The lengthy descriptions were poetic and really made you feel engaged but became tiresome and skippable as the book went on.
The “sermon” at the end with its improbable revelation that Theo had kept a sort of journal and the conclusion that while life may be better avoided in that it ends badly there are nice bits before the end that make it worthwhile and that Art somehow makes it possible to live forever.. The book was engrossing and – Oh so clever.
It seems to me that Donna tartt doesn’t give a fig about the prevailing pretentious and severely limited ideas about what comprises a great book. She just loves writing. Which is most likely how she has been able to write a great book. who made the rules anyway?
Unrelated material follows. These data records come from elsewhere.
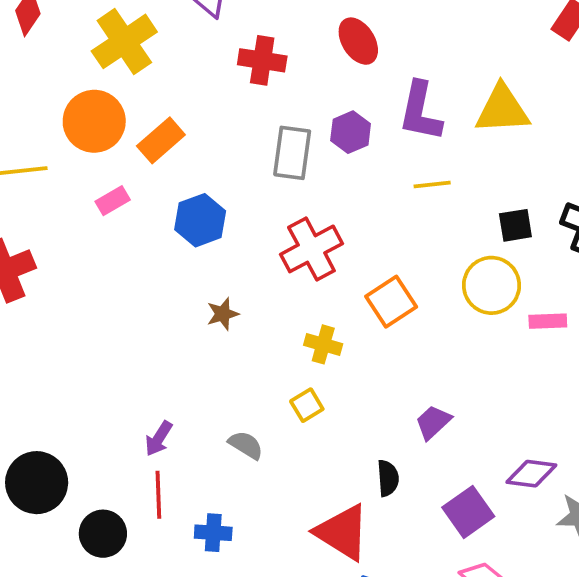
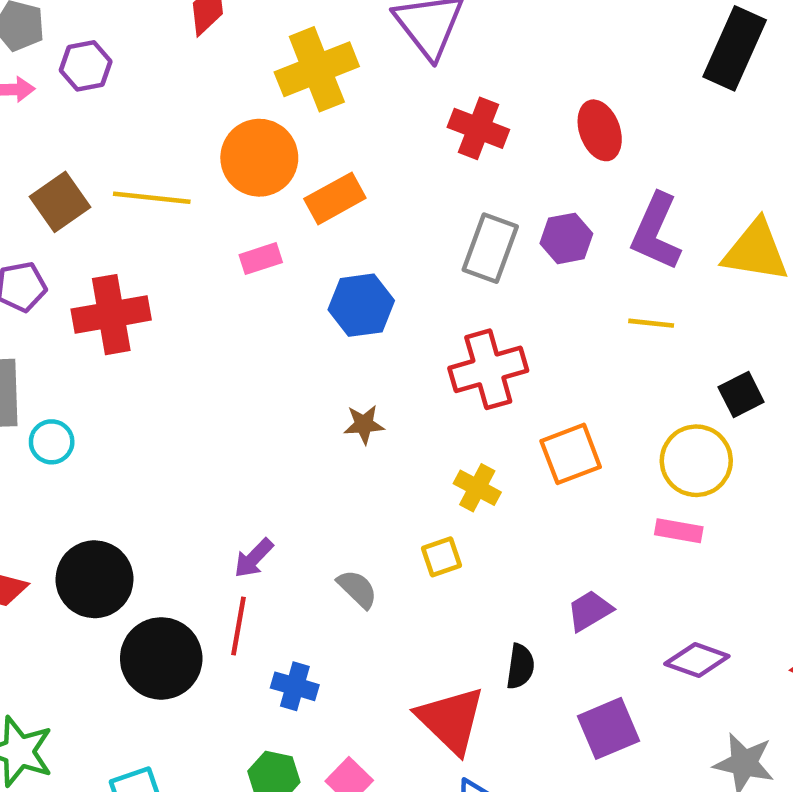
black square: (515, 225) -> (741, 394), turned -30
pink rectangle: (548, 321) -> (679, 531), moved
purple diamond: (531, 474) -> (697, 660), moved
black circle: (103, 534) -> (161, 658), size x1.4

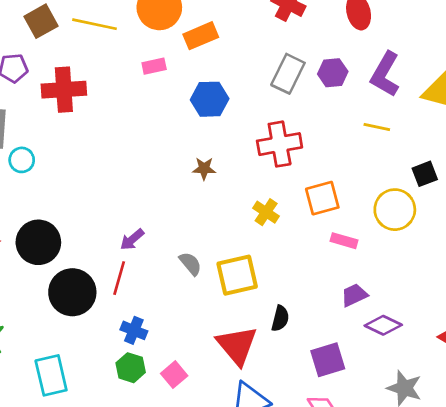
pink rectangle: (679, 531) -> (344, 241), moved
yellow square: (441, 557) -> (237, 275), moved, size x1.8
purple trapezoid: (590, 611) -> (354, 295), moved
blue cross: (295, 686) -> (134, 330), moved

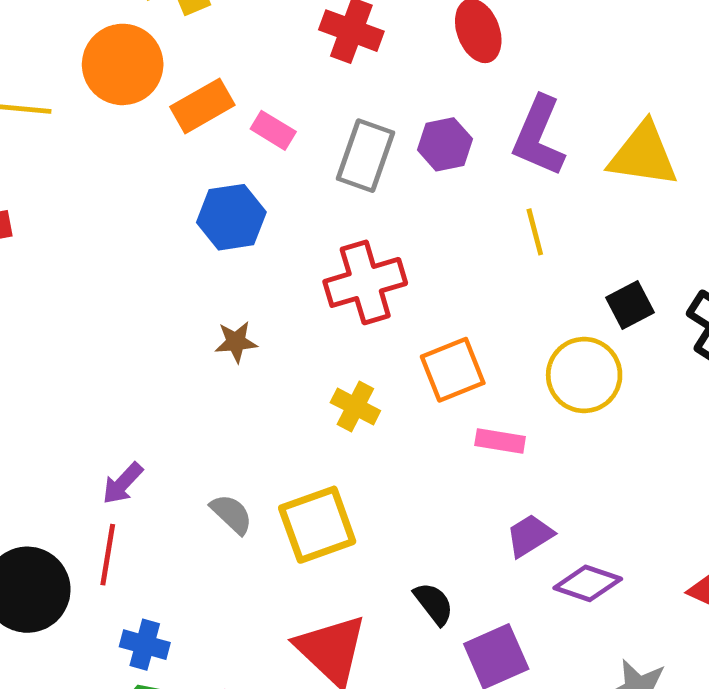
pink rectangle: (154, 66) -> (273, 130), moved, turned 50
yellow line: (377, 127) -> (535, 232), turned 70
black semicircle: (280, 318) -> (434, 604), moved, turned -45

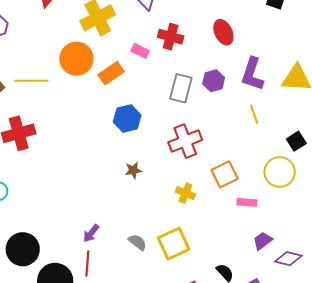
pink rectangle: (273, 130) -> (140, 51), moved

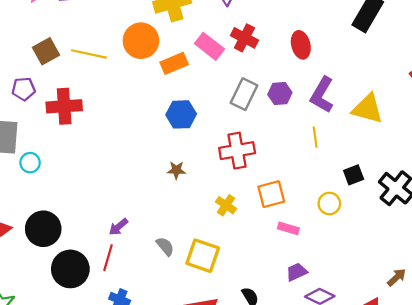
pink rectangle: (140, 51) -> (209, 46), size x1.5
yellow circle: (280, 172) -> (329, 204), size x0.7
yellow square: (174, 244) -> (203, 256), turned 32

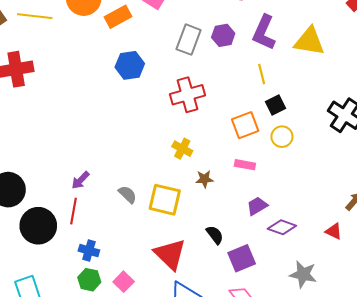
brown star: (176, 170) -> (204, 179), moved
black square: (354, 175) -> (275, 105), moved
orange square: (271, 194) -> (245, 125), moved

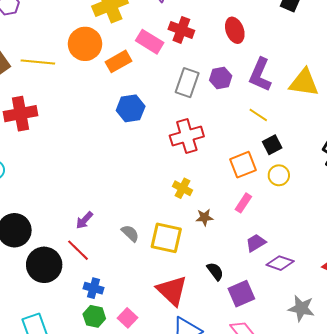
yellow line: (262, 74) -> (258, 115), turned -42
pink rectangle: (245, 165) -> (243, 203), turned -66
red line: (73, 211) -> (78, 250), turned -55

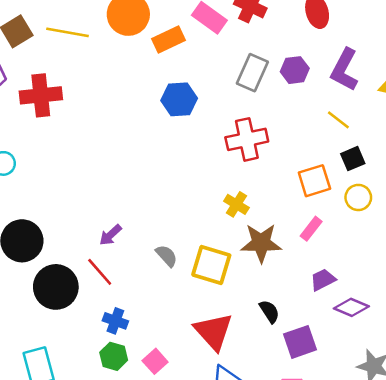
brown star: (204, 217) -> (261, 243), size x1.8

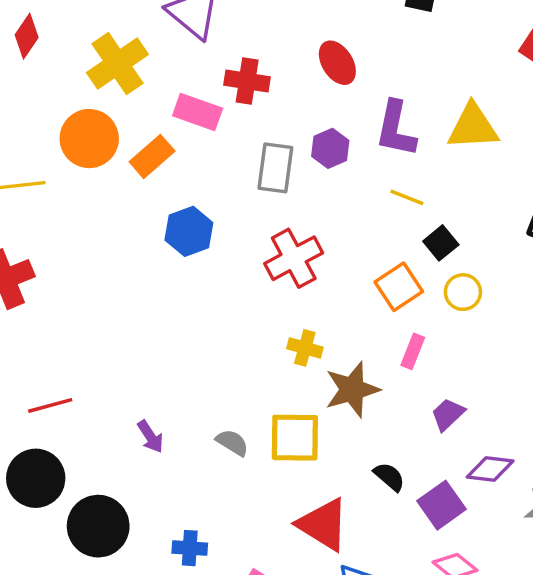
purple arrow: (111, 235) -> (150, 437), turned -65
red line: (100, 272) -> (50, 405), moved, turned -48
purple diamond: (351, 307) -> (490, 469), moved

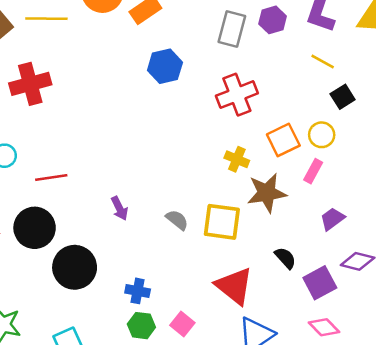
orange square: (399, 287) -> (283, 140), moved
yellow circle: (463, 292) -> (322, 135), moved

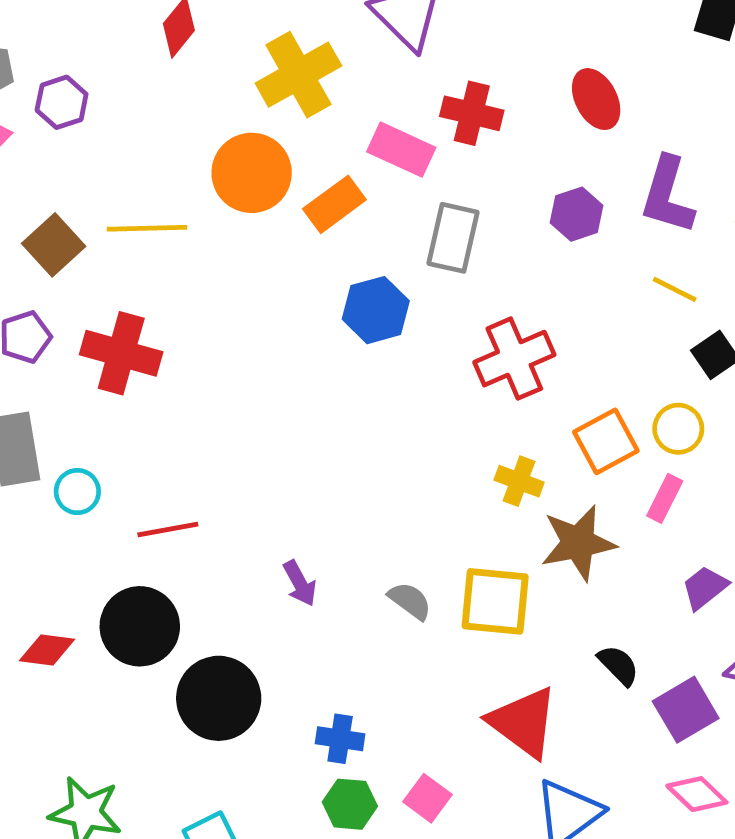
gray rectangle: (232, 29) -> (453, 238), moved
red cross: (30, 84) -> (121, 353), turned 33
I knew people wouldn’t understand this novel from the moment I met Theo Decker. If you held a mirror of the soul up to my actual son, Theo would be looking back. And like the protagonist, he is a walking contradiction of emotion, logic, sensitivity and selfishness – humanity to the extreme. The issue that people have with the Goldfinch stems from their outright refusal to even acknowledge that people like this exist. I was dismayed to see one reviewer spend several ignorant sentences debating whether Theo was gay – demanding that the author out him in order to assuage her own nagging doubt that people may be many sexualities, at many different points in their life. Same with Theo’s class, or raw, addictive nature…apparently all too unrealistic for those who require precise characters to laude fiction. For what is good fiction if not for ambiguity? Why would I ever want an author to spell out (literally) the emotions and thoughts a novel requires of me? I won’t disagree that Donna Tartt is sloppy and incongruous in her chronology and candor, but I do actually know people who speak in anachronistic phrasing – they happen to love antiques, pine for ‘halcyon’ days, and they most definitely would recognize a homeless Pip, and the many caraciatures he assumes in order to cope with profound uncertainty and chaos. Some people do have it this bad, some people are hit over and over the head by life. To disregard these people – who remain afloat, if damaged – over notions of proper behavior, logic, class and even race – is to willfully disregard a part of humanity that the Goldfinch, painting and prose, conveys with such ironic simplicity.